- Assigned task -
Across the entries that follow, how many lines have the word "учетной" in them? Give only the number.

- Material supplied -
----
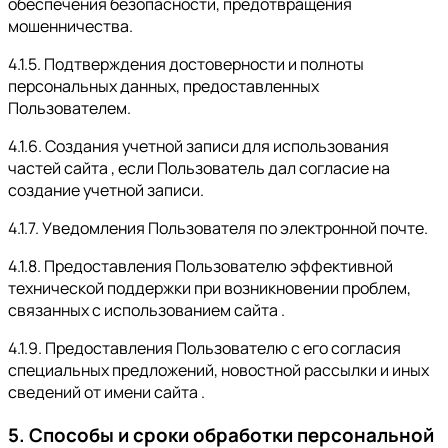
обеспечения безопасности, предотвращения
мошенничества.
4.1.5. Подтверждения достоверности и полноты
персональных данных, предоставленных
Пользователем.
4.1.6. Создания учетной записи для использования
частей сайта , если Пользователь дал согласие на
создание учетной записи.
4.1.7. Уведомления Пользователя по электронной почте.
4.1.8. Предоставления Пользователю эффективной
технической поддержки при возникновении проблем,
связанных с использованием сайта .
4.1.9. Предоставления Пользователю с его согласия
специальных предложений, новостной рассылки и иных
сведений от имени сайта .
5. Способы и сроки обработки персональной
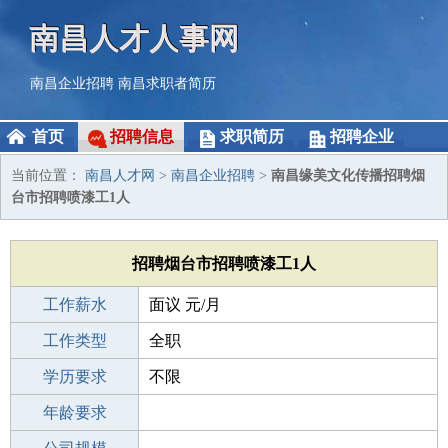
南昌人才人事网
南昌企业招聘
南昌求职者简历
首页
招聘信息
求职简历
招聘企业
当前位置：
南昌人才网
>
南昌企业招聘
>
南昌缘美文化传播招聘烟
台市招聘喷漆工1人
招聘烟台市招聘喷漆工1人
工作薪水
面议 元/月
招聘人数
工作类型
1人
全职
性别要求
学历要求
-
不限
工作经验
年龄要求
不限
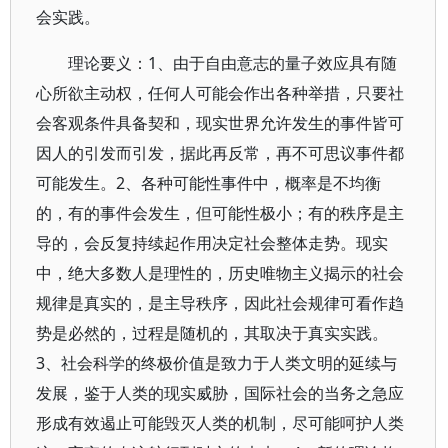
会实践。
理论要义：1、由于自由意志的量子效应具有随
心所欲主动权，任何人可能会作出各种举措，只要社
会客观条件具备契和，现实世界允许发生的事件皆可
因人的引发而引发，据此再反常，再不可思议事件都
可能发生。2、各种可能性事件中，概率是不均衡
的，有的事件会发生，但可能性极小；有的秩序是主
导的，会反复持续起作用决定社会整体走势。现实
中，绝大多数人是理性的，历史唯物主义揭示的社会
规律是真实的，是主导秩序，因此社会规律可看作趋
势是必然的，过程是随机的，其取决于真实实践。
3、社会科学的终极价值是致力于人类文明的延续与
发展，鉴于人类的现实威胁，国际社会的当务之急应
形成有效遏止可能毁灭人类的机制，尽可能呵护人类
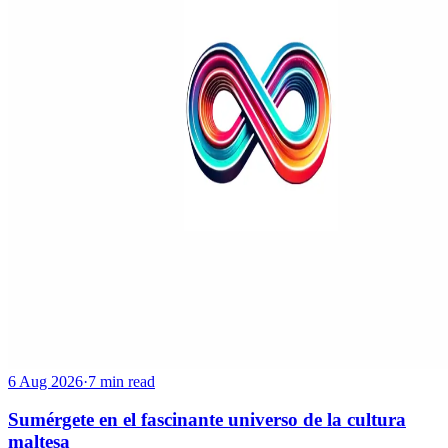
6 Aug 2026
·
7 min read
Sumérgete en el fascinante universo de la cultura
maltesa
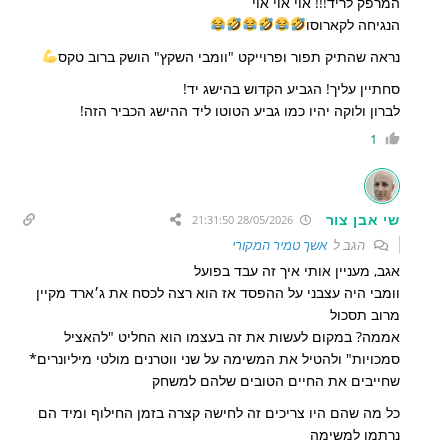
המרפק לריד!!! אוי אוי אוי
הנגיחה לקארוסו
נראה שהתיק תפור ופרוייקט "וומבי השקץ" הושק ברוב טקס
סחתיין עליך! הגביע הקדוש בהישג יד!
לברון ולוקה יהיו כמו גביע הטוטו ליד ההישג הכביר הזה!
1
שי אבן צור
28/05/2026 21:31:50
הגב ל
אשך טמיר המקורי
אגב, מעניין אותי איך זה עבד בפועל
וומבי היה עצבני על ההפסד אז הוא רצה לכסח את ג׳ארד מקיין
מרוב תסכול
אממה? במקום לעשות את זה בעצמו הוא החליט "להאציל
סמכויות" ולהטיל את המשימה על שני ווטרנים מולטי מיליונרים*
שחייבים את החיים הטובים שלהם למשחק
כל מה שהם היו צריכים זה לחישה קצרה בזמן החילוף ומיד הם
נרתמו למשימה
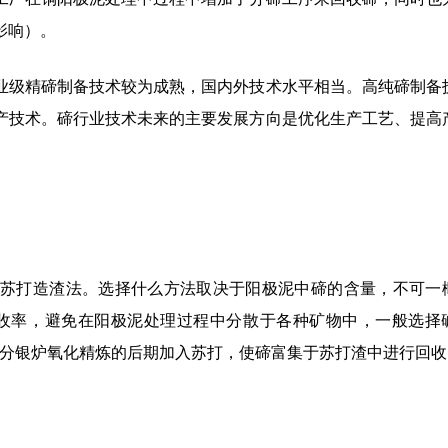
影响）。
业级精碲制备技术较为成熟，国内外技术水平相当。高纯碲制备
产技术。碲行业技术未来的主要发展方向是优化生产工艺、提高
苏打造渣法。选择什么方法取决于阳极泥中碲的含量，不可一
收率，避免在阳极泥处理过程中分散于各种矿物中，一般选择
在分银炉氧化精炼的后期加入苏打，使碲富集于苏打渣中进行回收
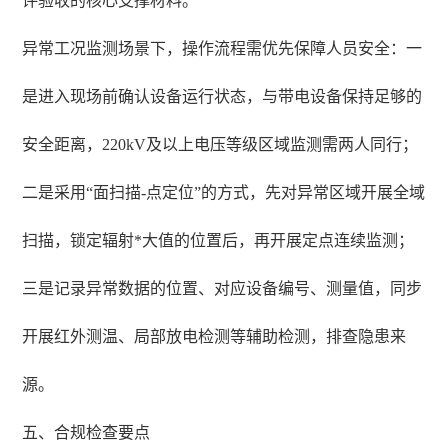
评验收的核心支撑材料。
异常工况监测场景下，操作流程需优先保障人员安全：一
是进入现场前确认设备运行状态，与带电设备保持足够的
安全距离，220kV及以上电压等级区域监测需两人同行；
二是采用“面扫描-点定位”的方式，先对异常区域开展全域
扫描，锁定辐射*大值的位置后，再开展定点连续监测；
三是记录异常数据的位置、对应设备编号、测量值，同步
开展红外测温、局部放电检测等辅助检测，排查隐患来
源。
五、合规检查要点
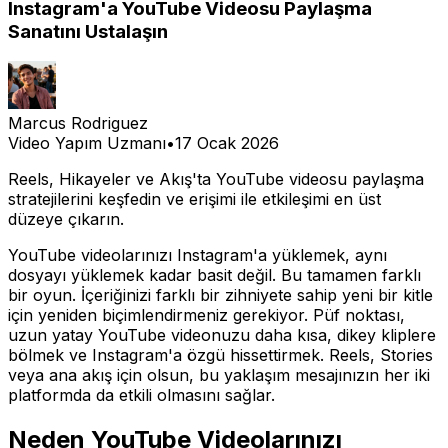
Instagram'a YouTube Videosu Paylaşma
Sanatını Ustalaşın
Marcus Rodriguez
Video Yapım Uzmanı
•
17 Ocak 2026
Reels, Hikayeler ve Akış'ta YouTube videosu paylaşma
stratejilerini keşfedin ve erişimi ile etkileşimi en üst
düzeye çıkarın.
YouTube videolarınızı Instagram'a yüklemek, aynı
dosyayı yüklemek kadar basit değil. Bu tamamen farklı
bir oyun. İçeriğinizi farklı bir zihniyete sahip yeni bir kitle
için yeniden biçimlendirmeniz gerekiyor. Püf noktası,
uzun yatay YouTube videonuzu daha kısa, dikey kliplere
bölmek ve Instagram'a özgü hissettirmek. Reels, Stories
veya ana akış için olsun, bu yaklaşım mesajınızın her iki
platformda da etkili olmasını sağlar.
Neden YouTube Videolarınızı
----
- Response -
2